Все-таки приятно делать доброе дело, знать, что от тебя зависит чья-то радость. Знать бы заранее, чем эти радости обернутся…
Сам не понял, чего вдруг потянуло в клуб. Увидеть Стефу? Наверное, в эту минуту он был похож на Кольку. Ослеп, потерял соображение. Нет, пожалуй, он держал себя в руках, и сердце пока что ему подчинялось. И все-таки хотелось увидеть Стефу. Что сулит эта встреча после вчерашнего прощания, оставившего в душе терпкое ощущение разрыва?
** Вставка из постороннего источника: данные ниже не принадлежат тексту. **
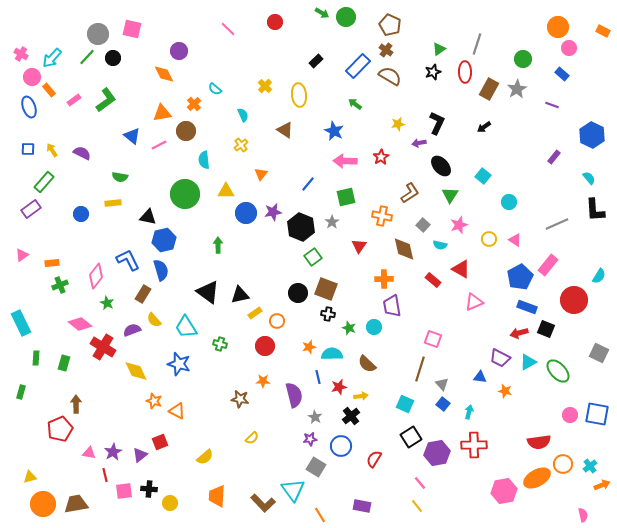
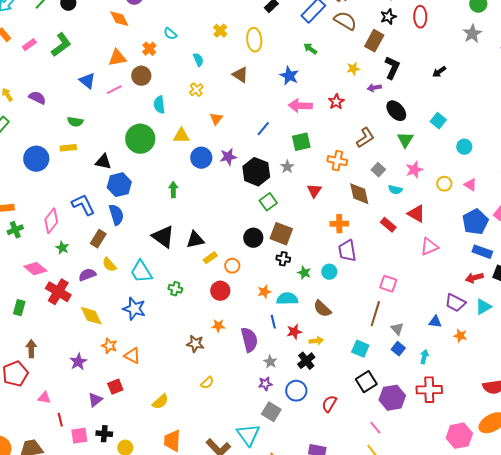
brown rectangle: (489, 89) -> (374, 41), moved
blue circle: (81, 214) -> (36, 159), size x1.6
purple star: (113, 452) -> (78, 362), moved

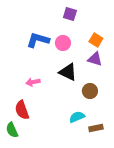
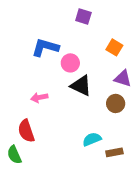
pink circle: (63, 43) -> (70, 63), moved
purple triangle: (95, 59) -> (123, 78), moved
brown circle: (90, 91) -> (116, 103), moved

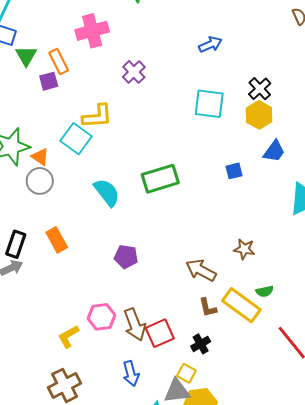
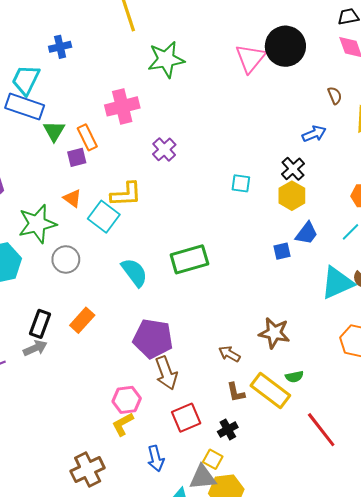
blue arrow: (210, 44) -> (314, 134), moved
cyan square: (209, 104) -> (241, 183), size x0.6
orange triangle: (40, 157) -> (72, 198), moved
blue square: (234, 171) -> (282, 251), moved
orange rectangle: (57, 240) -> (82, 320), turned 70
brown star: (244, 249) -> (274, 333), size x1.4
purple pentagon: (126, 257) -> (153, 339), size x1.6
brown arrow: (201, 270) -> (229, 354), size x0.7
brown arrow: (135, 325) -> (166, 373), moved
yellow L-shape: (68, 336) -> (123, 424), moved

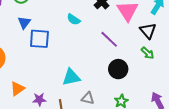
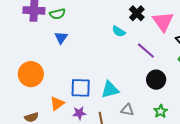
cyan semicircle: (74, 19) -> (119, 31), moved
blue square: (39, 39) -> (81, 88), moved

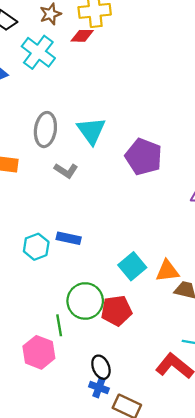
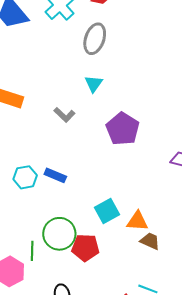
gray ellipse: (45, 130) -> (95, 39), moved
cyan triangle: (91, 131) -> (94, 84), size x0.7
purple pentagon: (144, 157) -> (123, 129), moved

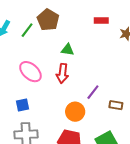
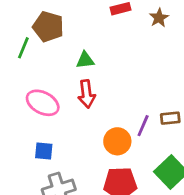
purple line: (93, 92) -> (143, 126), moved
blue square: (23, 105) -> (44, 151), turned 32

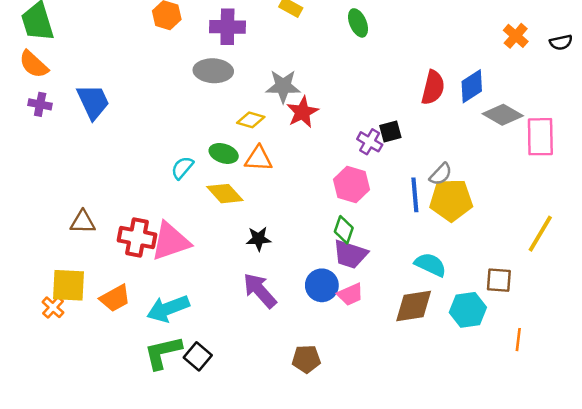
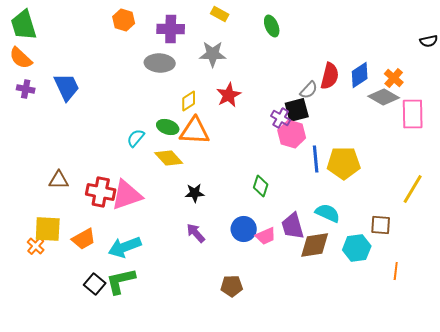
orange cross: (516, 36) -> (394, 78), moved
gray star: (283, 86) -> (213, 54), moved
yellow diamond: (251, 120) -> (189, 101), turned -50
black square: (390, 131) -> (297, 110), size x1.4
orange triangle: (258, 159) -> (195, 131), size x1.4
gray semicircle: (441, 174) -> (309, 90), moved
pink hexagon: (352, 184) -> (292, 134), moved
purple trapezoid: (350, 254) -> (293, 226), moved, turned 56
purple arrow: (260, 290) -> (196, 233), size x0.7
black square: (198, 356) -> (95, 284), moved

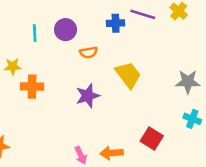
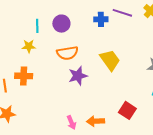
orange semicircle: (89, 52) -> (67, 53), moved, size x1.5
yellow star: (13, 66) -> (29, 46), moved
orange cross: (32, 87) -> (24, 76), moved

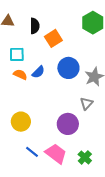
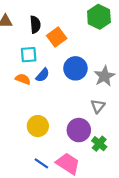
cyan square: (17, 54) -> (29, 55), moved
yellow circle: (21, 122) -> (38, 126), moved
green cross: (85, 157) -> (99, 144), moved

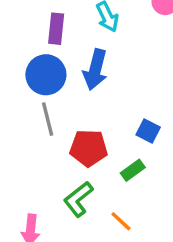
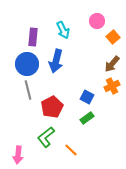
red pentagon: (89, 148) -> (52, 107), turned -30
green rectangle: (133, 170) -> (87, 118), moved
А было ли что? Может быть, он все выдумал? Чего искал? Откровенности, хоть какой, только бы поскорей, вовремя пресечь подступавшее лихо — так бросаются с бережка в холодную воду…
«Спрошу ее напрямик… Нет, ни о чем я ее не спрошу. Вечером она укатит на хутора. Ах, как я тороплюсь, точно нет у меня в запасе целой жизни… Спокойней, лейтенант, спокойней. Будь мудр. Дорога сама выведет…»
Ни Стефы, ни Степана в клубе не оказалось. И он невольно вздохнул с облегчением. Зато здесь возилась целая бригада девчат — клеили обои, расставляли цветы на подоконнике. Среди женщин маячила понурая фигура предзавкома.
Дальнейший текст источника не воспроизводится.